Many have questioned the propriety of the government relying on information from a trade association in such an important and sensitive area.
Lincoln Moses, director of the DOE's Energy Information Administration, said that beginning with the current issue of the department's Weekly Petroleum Status Report, all the numbers will be based on reports collected by the EIA from individual oil companies. Moses added that the reports routinely are spot checked in the field.
The EIA also has developed a system for reporting the size of oil and natural gas reserves in the United States, which API and the American Gas Association have done in the past. With the availability of the new EIA reserves figures, the petroleum institute will drop its reserve estimates once the 1979 calculations are finished.

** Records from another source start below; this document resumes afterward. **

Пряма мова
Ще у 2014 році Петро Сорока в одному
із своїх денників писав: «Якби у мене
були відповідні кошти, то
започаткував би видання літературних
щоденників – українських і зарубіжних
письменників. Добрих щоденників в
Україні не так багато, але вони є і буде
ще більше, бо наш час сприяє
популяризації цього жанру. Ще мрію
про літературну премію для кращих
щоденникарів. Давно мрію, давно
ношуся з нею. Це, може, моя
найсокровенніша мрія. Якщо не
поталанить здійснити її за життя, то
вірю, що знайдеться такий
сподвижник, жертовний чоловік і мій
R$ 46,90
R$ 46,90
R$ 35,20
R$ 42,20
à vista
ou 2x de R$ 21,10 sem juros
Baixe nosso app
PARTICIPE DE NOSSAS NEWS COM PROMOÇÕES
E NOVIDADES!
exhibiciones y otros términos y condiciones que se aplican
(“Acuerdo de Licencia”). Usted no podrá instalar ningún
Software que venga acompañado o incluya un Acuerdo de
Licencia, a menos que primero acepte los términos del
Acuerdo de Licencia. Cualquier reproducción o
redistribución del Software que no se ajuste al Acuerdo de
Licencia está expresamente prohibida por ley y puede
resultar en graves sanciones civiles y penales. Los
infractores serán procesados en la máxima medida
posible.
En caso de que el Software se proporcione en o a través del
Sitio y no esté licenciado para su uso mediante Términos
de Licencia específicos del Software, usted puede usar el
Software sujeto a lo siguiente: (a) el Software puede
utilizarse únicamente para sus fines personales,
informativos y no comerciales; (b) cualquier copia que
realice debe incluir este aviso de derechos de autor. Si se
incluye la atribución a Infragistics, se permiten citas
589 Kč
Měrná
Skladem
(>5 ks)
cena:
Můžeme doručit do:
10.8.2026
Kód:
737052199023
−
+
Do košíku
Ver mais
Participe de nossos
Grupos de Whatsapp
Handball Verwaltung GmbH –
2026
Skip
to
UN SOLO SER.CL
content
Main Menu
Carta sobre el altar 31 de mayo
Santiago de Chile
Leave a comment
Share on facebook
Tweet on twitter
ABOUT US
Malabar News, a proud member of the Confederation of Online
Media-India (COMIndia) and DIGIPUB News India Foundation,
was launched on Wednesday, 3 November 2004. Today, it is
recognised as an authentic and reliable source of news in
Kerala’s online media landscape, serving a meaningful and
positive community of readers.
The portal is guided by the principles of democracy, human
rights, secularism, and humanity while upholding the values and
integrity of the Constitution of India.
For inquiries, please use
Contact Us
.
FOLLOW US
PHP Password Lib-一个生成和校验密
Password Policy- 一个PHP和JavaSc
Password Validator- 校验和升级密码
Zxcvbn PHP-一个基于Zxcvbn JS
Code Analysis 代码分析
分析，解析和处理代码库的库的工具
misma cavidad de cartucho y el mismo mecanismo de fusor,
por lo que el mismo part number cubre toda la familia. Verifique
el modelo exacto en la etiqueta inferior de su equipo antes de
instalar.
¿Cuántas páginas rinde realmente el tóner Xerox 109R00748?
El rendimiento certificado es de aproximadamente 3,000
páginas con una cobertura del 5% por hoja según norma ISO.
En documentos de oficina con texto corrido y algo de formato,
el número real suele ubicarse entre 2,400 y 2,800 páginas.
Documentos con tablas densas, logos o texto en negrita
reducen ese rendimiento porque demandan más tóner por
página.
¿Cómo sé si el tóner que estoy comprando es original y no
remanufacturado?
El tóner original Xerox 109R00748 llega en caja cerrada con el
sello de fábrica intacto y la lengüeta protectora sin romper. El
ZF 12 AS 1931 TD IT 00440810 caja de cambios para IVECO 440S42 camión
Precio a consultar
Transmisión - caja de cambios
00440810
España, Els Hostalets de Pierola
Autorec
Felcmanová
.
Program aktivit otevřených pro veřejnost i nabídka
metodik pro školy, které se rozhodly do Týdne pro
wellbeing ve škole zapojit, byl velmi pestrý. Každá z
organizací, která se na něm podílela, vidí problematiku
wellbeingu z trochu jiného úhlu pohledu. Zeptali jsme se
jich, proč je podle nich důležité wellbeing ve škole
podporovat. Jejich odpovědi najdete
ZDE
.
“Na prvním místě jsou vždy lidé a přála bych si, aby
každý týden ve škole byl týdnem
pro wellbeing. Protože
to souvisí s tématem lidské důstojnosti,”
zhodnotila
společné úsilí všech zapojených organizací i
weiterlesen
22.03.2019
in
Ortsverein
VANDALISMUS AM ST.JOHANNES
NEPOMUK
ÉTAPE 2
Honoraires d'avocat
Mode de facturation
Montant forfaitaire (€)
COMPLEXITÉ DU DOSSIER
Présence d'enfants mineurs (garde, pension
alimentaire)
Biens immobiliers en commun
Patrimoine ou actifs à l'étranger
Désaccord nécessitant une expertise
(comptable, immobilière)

The latest weekly petroleum report shows U.S. stocks of crude oil and refined products at 1.279 billion barrels in the week ended June 6, a record level for June and close to the all-time high for November 1977.
Gasoline stocks of 267.7 million barrels were 17.6 percent higher than a year ago, while stocks of distillate -- home heating oil and diesel fuel -- stood at 186 million barrels.
Moses, who is leaving his post at the end of the month to return to Stanford University, said EIA has found no "glaring discrepancies" between its number and those also publishing on a weekly basis by API.